Dominic
A leitura fez eu esquecer um pouco a tristeza que se deitava em meu peito. Fiquei interessado. Ansiava descobrir mais sobre o autor daquelas cartas, porém o pouco material limitava a minha pesquisa. Só sabia que elas eram antigas e que eram endereçadas a uma mulher chamada Clara. Foram cartas escritas durante o período da ditadura. E aquilo chamou a minha atenção. Greta teria amado. Carlos era exatamente o tipo de homem com quem Greta faria amizade. Eu fechava os olhos e conseguia vislumbrar os dois sentados em uma mesa de bar dividindo uma cerveja e discutindo política com cigarros pendurados em seus lábios. Mas Greta estava morta e eu não sabia se o desconhecido Carlos continuava ou não vivo.

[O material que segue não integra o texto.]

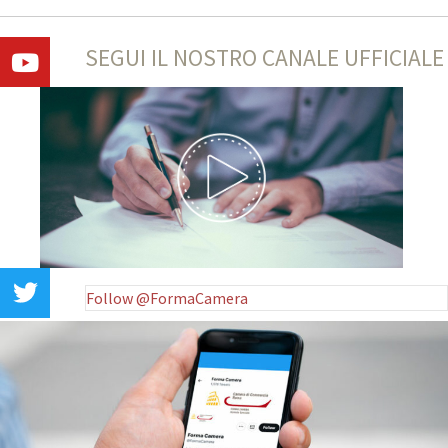
SEGUI IL NOSTRO CANALE UFFICIALE
Follow @FormaCamera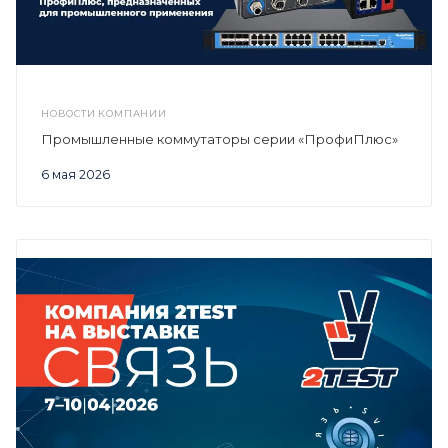
НОВОСТИ КОМПАНИИ
Промышленные коммутаторы серии «ПрофиПлюс»
6 мая 2026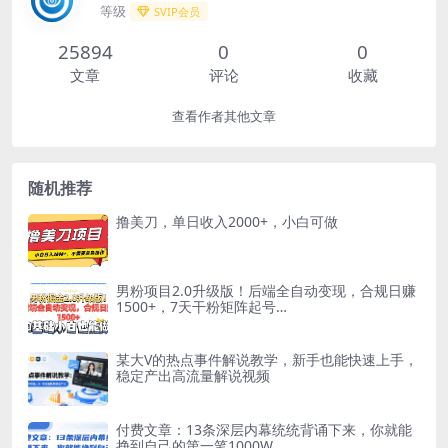
等级
SVIP会员
25894
0
0
文章
评论
收藏
查看作者其他文章
随机推荐
撸美刀，单日收入2000+，小白可做
男粉项目2.0升级版！后端全自动变现，合规日赚
1500+，7天干粉矩阵起号…
某大V的热点事件解说教学，新手也能快速上手，
稳定产出高流量解说视频
付费文章：13条深层内幕统统背诵下来，你就能
挣到自己的第一笔1000W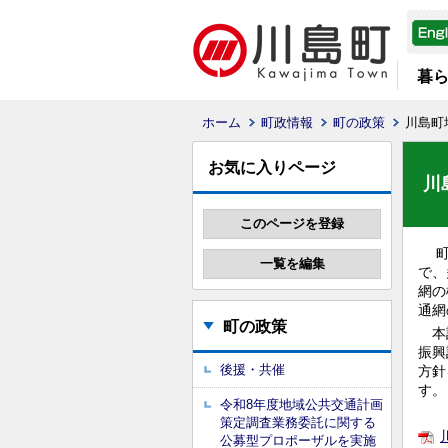
暮
ホーム
町政情報
町の政策
川島町
お気に入りページ
川
で、
網の
通網
町の政策
本計
振興
後援・共催
方針
す。
令和8年度地域公共交通計画
策定調査業務委託に関する
公募型プロポーザルを実施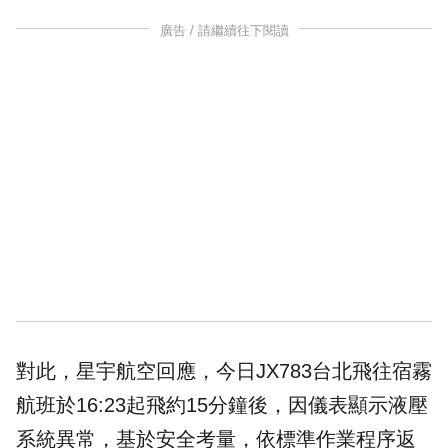
廣告 / 請繼續往下閱讀
對此，星宇航空回應，今日JX783台北飛往宿霧
航班於16:23起飛約15分鐘後，因儀表顯示液壓
系統異常，基於安全考量，依標準作業程序返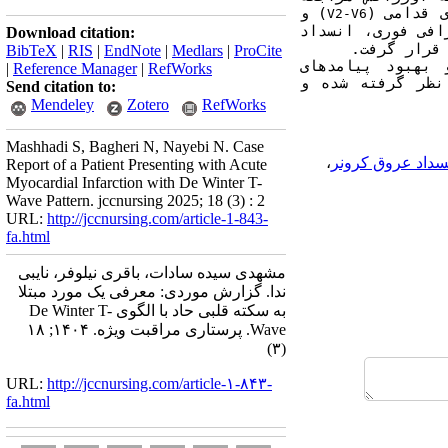
 قدامی (
) و 
V2-V6
) بود. آنژیوگرافی فوری، انسداد 
Download citation:
قرار گرفت.
BibTeX
|
RIS
|
EndNote
|
Medlars
|
ProCite
) برای جلوگیری از تأخیر در درمان و بهبود پیامدهای 
|
Reference Manager
|
RefWorks
) در نظر گرفته شده و 
Send citation to:
Mendeley
Zotero
RefWorks
Mashhadi S, Bagheri N, Nayebi N. Case
سداد عروق کرونر
،
Report of a Patient Presenting with Acute
Myocardial Infarction with De Winter T-
Wave Pattern. jccnursing 2025; 18 (3) : 2
URL:
http://jccnursing.com/article-1-843-
fa.html
مشهدی سیده سادات، باقری نیلوفر، نایبی
ندا. گزارش موردی: معرفی یک مورد مبتلا
به سکته قلبی حاد با الگوی D‌e Winter T-
Wave. پرستاری مراقبت ویژه. ۱۴۰۴; ۱۸
(۳)
URL:
http://jccnursing.com/article-۱-۸۴۳-
fa.html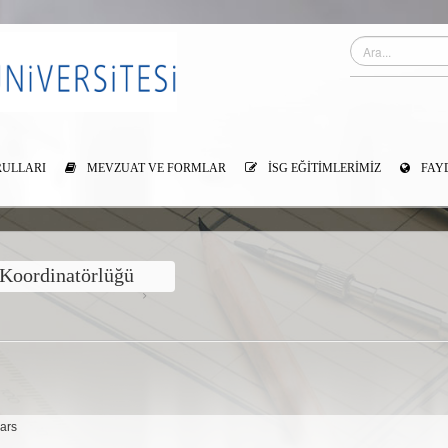
RULLARI
MEVZUAT VE FORMLAR
İSG EĞITIMLERIMIZ
FAYD
 Koordinatörlüğü
Kars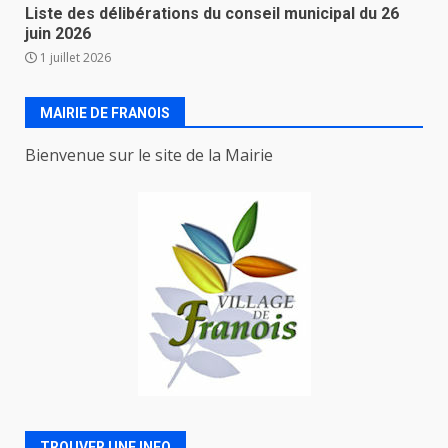
Liste des délibérations du conseil municipal du 26
juin 2026
1 juillet 2026
MAIRIE DE FRANOIS
Bienvenue sur le site de la Mairie
TROUVER UNE INFO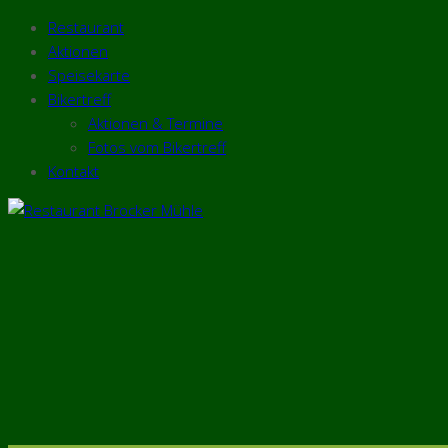
Restaurant
Aktionen
Speisekarte
Bikertreff
Aktionen & Termine
Fotos vom Bikertreff
Kontakt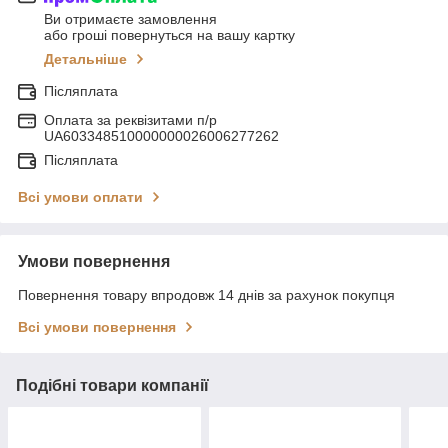
Ви отримаєте замовлення
або гроші повернуться на вашу картку
Детальніше
Післяплата
Оплата за реквізитами п/р
UA603348510000000026006277262
Післяплата
Всі умови оплати
Умови повернення
Повернення товару впродовж 14 днів за рахунок покупця
Всі умови повернення
Подібні товари компанії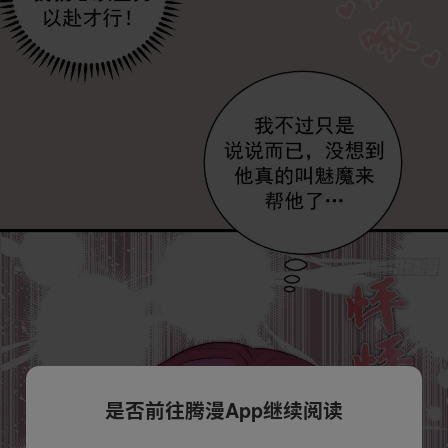
是否前往腾漫App继续阅读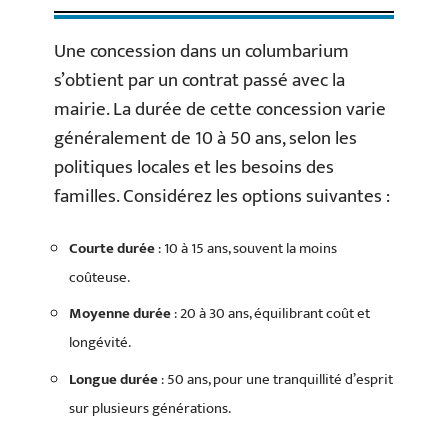
Une concession dans un columbarium
s’obtient par un contrat passé avec la
mairie. La durée de cette concession varie
généralement de 10 à 50 ans, selon les
politiques locales et les besoins des
familles. Considérez les options suivantes :
Courte durée
: 10 à 15 ans, souvent la moins
coûteuse.
Moyenne durée
: 20 à 30 ans, équilibrant coût et
longévité.
Longue durée
: 50 ans, pour une tranquillité d’esprit
sur plusieurs générations.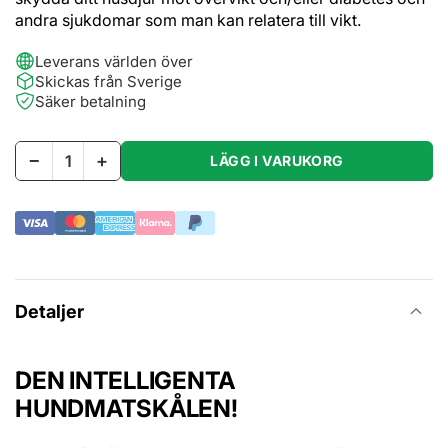
andra sjukdomar som man kan relatera till vikt.
Leverans världen över
Skickas från Sverige
Säker betalning
−
+
LÄGG I VARUKORG
Detaljer
DEN INTELLIGENTA
HUNDMATSKÅLEN!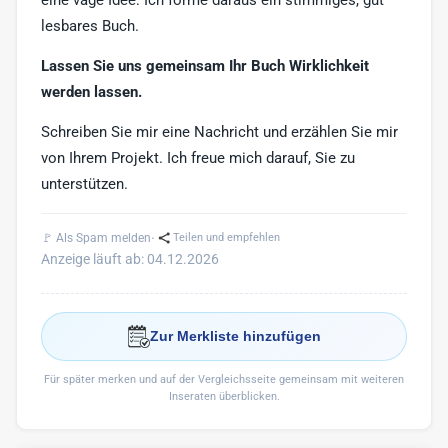
eine vage Idee: Ich forme daraus ein stimmiges, gut
lesbares Buch.
Lassen Sie uns gemeinsam Ihr Buch Wirklichkeit
werden lassen.
Schreiben Sie mir eine Nachricht und erzählen Sie mir
von Ihrem Projekt. Ich freue mich darauf, Sie zu
unterstützen.
·
🚩 Als Spam melden
Teilen und empfehlen
Anzeige läuft ab: 04.12.2026
Zur Merkliste hinzufügen
Für später merken und auf der Vergleichsseite gemeinsam mit weiteren
Inseraten überblicken.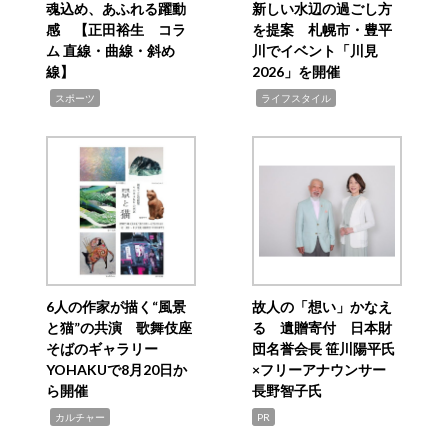
魂込め、あふれる躍動
新しい水辺の過ごし方
感 【正田裕生 コラ
を提案 札幌市・豊平
ム 直線・曲線・斜め
川でイベント「川見
線】
2026」を開催
,
,
スポーツ
ライフスタイル
6人の作家が描く“風景
故人の「想い」かなえ
と猫”の共演 歌舞伎座
る 遺贈寄付 日本財
そばのギャラリー
団名誉会長 笹川陽平氏
YOHAKUで8月20日か
×フリーアナウンサー
ら開催
長野智子氏
,
カルチャー
PR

Aprumei-me tentando afastar as memórias de Carlos de mim. E parti para mais um dia normal na graduação. Mas não consegui prestar atenção nas aulas da manhã. Físico Química experimental era a desgraça da minha vida e Cálculo II era como estar no inferno. Fiquei a manhã inteira disperso olhando para a janela observando a chuva graúda cair pelo campus. Um pequeno detalhe na carteira chamou minha atenção. Uma letra forçada sobre a madeira. Coisa comum entre alunos entediados.
Sofia esteve aqui.
Observei aquela letra e aquelas palavras que se uniam de uma maneira disforme. Senti-me estranho. Um aperto no coração que de repente começou a bater rápido demais. Sofia. Aquele não era o nome da filha que Carlos mencionou em uma de suas cartas? Levantei apressado ignorando os olhares cheios de pena dos colegas e professores. Desde de a morte de Greta as pessoas me olhavam de uma maneira diferente. Sempre me olharam diferente, por causa do incidente, mas agora estavam piores. Sai da sala e então escutei algo por cima dos ombros:
— Onde você vai? — Jonathan perguntou. Eu ainda não tinha o visto naquela manhã. — Você está bem? Geral tá preocupado com você.
— Tô sim — menti pra ele. — Preciso de um tempo sozinho, ok?
Ele assentiu.
— Pensa na minha proposta, cara. — Ele inclinou a cabeça para o lado e franziu a testa. — Dá uma passada na sala da psicóloga do campus. Vai ser bom pra você.
— Vou pensar — eu disse a ele retomando o meu caminho.
Jonathan hesitou entre ir atrás de mim ou voltar para a sala, mas acabou escolhendo a segunda opção. Ele era meu amigo e o único até agora que de fato se preocupava comigo. Minha mãe também, mas eu ignorei todas as ligações dela. Não podia lidar com ela naquele momento.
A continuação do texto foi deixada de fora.